Given data:
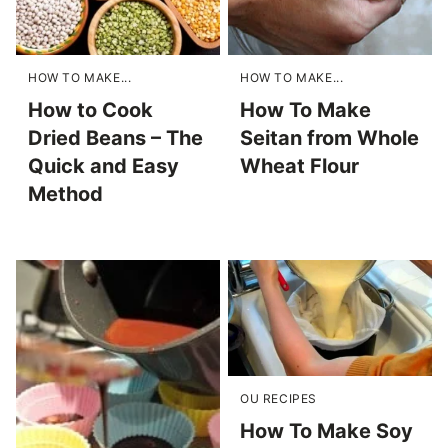
HOW TO MAKE...
HOW TO MAKE...
How to Cook
How To Make
Dried Beans – The
Seitan from Whole
Quick and Easy
Wheat Flour
Method
OU RECIPES
How To Make Soy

Task prompt:
A verbatim copy of the entries, stripped of pictures, should be produced.

Answer to this problem:
HOW TO MAKE...
HOW TO MAKE...
How to Cook
How To Make
Dried Beans – The
Seitan from Whole
Quick and Easy
Wheat Flour
Method
OU RECIPES
How To Make Soy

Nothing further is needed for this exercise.